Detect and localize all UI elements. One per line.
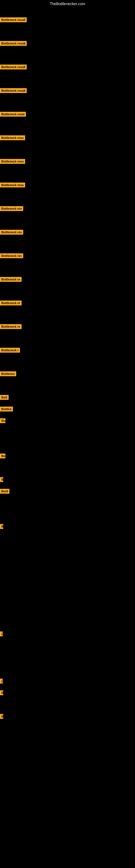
bottleneck-badge-13[interactable]: Bottleneck re [0,301,21,305]
bottleneck-badge-16[interactable]: Bottlenec [0,371,16,376]
bottleneck-badge-3[interactable]: Bottleneck result [0,65,27,69]
bottleneck-badge-23[interactable]: B [0,524,3,529]
bottleneck-badge-26[interactable]: B [0,690,3,695]
bottleneck-badge-14[interactable]: Bottleneck re [0,324,21,329]
bottleneck-badge-9[interactable]: Bottleneck res [0,206,23,211]
bottleneck-badge-5[interactable]: Bottleneck resul [0,112,26,117]
bottleneck-badge-12[interactable]: Bottleneck re [0,277,21,282]
bottleneck-badge-27[interactable]: B [0,714,3,719]
bottleneck-badge-24[interactable]: | [0,631,3,637]
bottleneck-badge-17[interactable]: Bott [0,395,9,400]
bottleneck-badge-4[interactable]: Bottleneck result [0,88,27,93]
bottleneck-badge-7[interactable]: Bottleneck resu [0,159,25,164]
bottleneck-badge-15[interactable]: Bottleneck r [0,348,20,352]
bottleneck-badge-20[interactable]: Bo [0,454,5,458]
bottleneck-badge-11[interactable]: Bottleneck res [0,253,23,258]
bottleneck-badge-8[interactable]: Bottleneck resu [0,183,25,187]
bottleneck-badge-19[interactable]: Bo [0,418,5,423]
bottleneck-badge-25[interactable]: | [0,679,3,684]
bottleneck-badge-6[interactable]: Bottleneck resu [0,135,25,140]
site-title: TheBottlenecker.com [0,0,135,8]
bottleneck-badge-1[interactable]: Bottleneck result [0,18,27,22]
bottleneck-badge-22[interactable]: Bottl [0,489,9,494]
bottleneck-badge-21[interactable]: B [0,477,3,482]
bottleneck-badge-10[interactable]: Bottleneck res [0,230,23,235]
bottleneck-badge-2[interactable]: Bottleneck result [0,41,27,46]
bottleneck-badge-18[interactable]: Bottlen [0,407,13,411]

* [The task]: Across all the material above, work out how many lines hold the word "result", and answer with that number only.

* [Finished exercise]: 4